At some point, a team ought to either be responsible for their decisions, or their decisions have very few repercussions. If Manfred's response (I haven't heard one in about 72 hours) is "Tsk. Tsk.", that's no level of tough love. It's apparent that Manfred's job is to allow all 30 ownership groups to make scads of money, but if misdeeds by one club crushes the credibility of the other 29, punishment should be justified.
At some point, Manfred will levy a harsh punishment against someone, right? If he doesn't, cheating and disrespecting the game will be encouraged, more so than they already have been. Fortunately, Manfred has two very easy methods of punishing teams for actions that are, to use a predecessor of Manfred's phrase: "Not in the best interest of baseball.
Each team has an international spending pool. Each team gets draft choices every June. They can be whisked away, at least in part. As poor at discipline as Manfred is, he's done both.
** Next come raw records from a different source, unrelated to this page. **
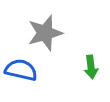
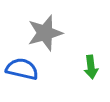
blue semicircle: moved 1 px right, 1 px up
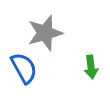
blue semicircle: moved 2 px right, 1 px up; rotated 48 degrees clockwise
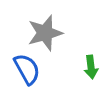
blue semicircle: moved 3 px right, 1 px down
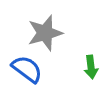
blue semicircle: rotated 24 degrees counterclockwise
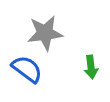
gray star: rotated 9 degrees clockwise
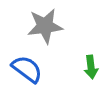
gray star: moved 7 px up
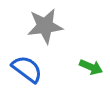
green arrow: rotated 60 degrees counterclockwise
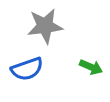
blue semicircle: rotated 124 degrees clockwise
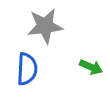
blue semicircle: rotated 68 degrees counterclockwise
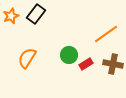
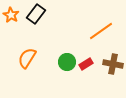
orange star: moved 1 px up; rotated 21 degrees counterclockwise
orange line: moved 5 px left, 3 px up
green circle: moved 2 px left, 7 px down
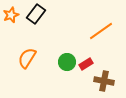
orange star: rotated 21 degrees clockwise
brown cross: moved 9 px left, 17 px down
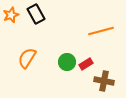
black rectangle: rotated 66 degrees counterclockwise
orange line: rotated 20 degrees clockwise
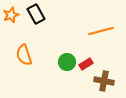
orange semicircle: moved 3 px left, 3 px up; rotated 50 degrees counterclockwise
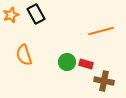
red rectangle: rotated 48 degrees clockwise
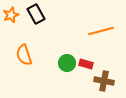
green circle: moved 1 px down
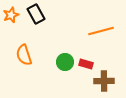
green circle: moved 2 px left, 1 px up
brown cross: rotated 12 degrees counterclockwise
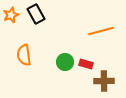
orange semicircle: rotated 10 degrees clockwise
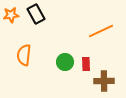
orange star: rotated 14 degrees clockwise
orange line: rotated 10 degrees counterclockwise
orange semicircle: rotated 15 degrees clockwise
red rectangle: rotated 72 degrees clockwise
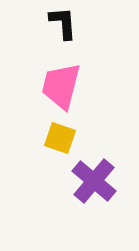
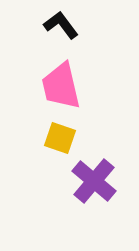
black L-shape: moved 2 px left, 2 px down; rotated 33 degrees counterclockwise
pink trapezoid: rotated 27 degrees counterclockwise
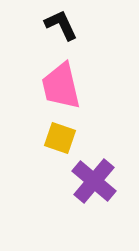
black L-shape: rotated 12 degrees clockwise
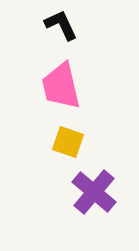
yellow square: moved 8 px right, 4 px down
purple cross: moved 11 px down
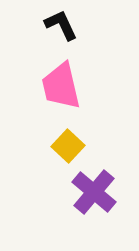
yellow square: moved 4 px down; rotated 24 degrees clockwise
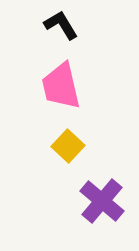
black L-shape: rotated 6 degrees counterclockwise
purple cross: moved 8 px right, 9 px down
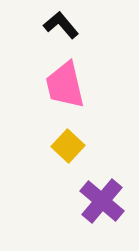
black L-shape: rotated 9 degrees counterclockwise
pink trapezoid: moved 4 px right, 1 px up
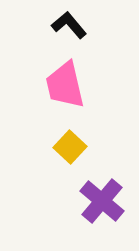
black L-shape: moved 8 px right
yellow square: moved 2 px right, 1 px down
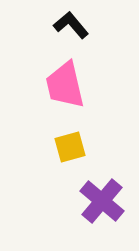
black L-shape: moved 2 px right
yellow square: rotated 32 degrees clockwise
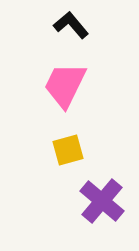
pink trapezoid: rotated 39 degrees clockwise
yellow square: moved 2 px left, 3 px down
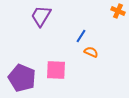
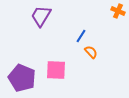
orange semicircle: rotated 24 degrees clockwise
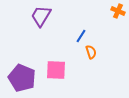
orange semicircle: rotated 24 degrees clockwise
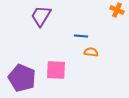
orange cross: moved 1 px left, 1 px up
blue line: rotated 64 degrees clockwise
orange semicircle: rotated 64 degrees counterclockwise
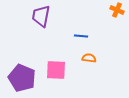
purple trapezoid: rotated 20 degrees counterclockwise
orange semicircle: moved 2 px left, 6 px down
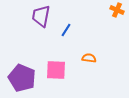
blue line: moved 15 px left, 6 px up; rotated 64 degrees counterclockwise
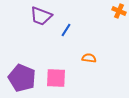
orange cross: moved 2 px right, 1 px down
purple trapezoid: rotated 80 degrees counterclockwise
pink square: moved 8 px down
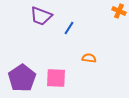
blue line: moved 3 px right, 2 px up
purple pentagon: rotated 16 degrees clockwise
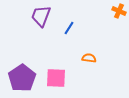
purple trapezoid: rotated 90 degrees clockwise
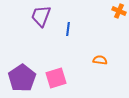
blue line: moved 1 px left, 1 px down; rotated 24 degrees counterclockwise
orange semicircle: moved 11 px right, 2 px down
pink square: rotated 20 degrees counterclockwise
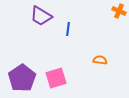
purple trapezoid: rotated 80 degrees counterclockwise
The Marlins should lose at least half their international spending pool for the next cycle, and multiple draft picks, for harm already done to the game. Everyone in the Marlins clubhouse ought to grasp the gravity of the current situation, whether a player, executive, or support staff. If the Marlins lose half their 2021 draft class, this is serious. If they only lose one choice, it's a frivolity.
Commissioner Manfred: Is what happened with the Marlins acceptable? If it isn't, a punishment should be coming rather soon. If it isn't, MLB lacks credibility as much as its Commissioner does.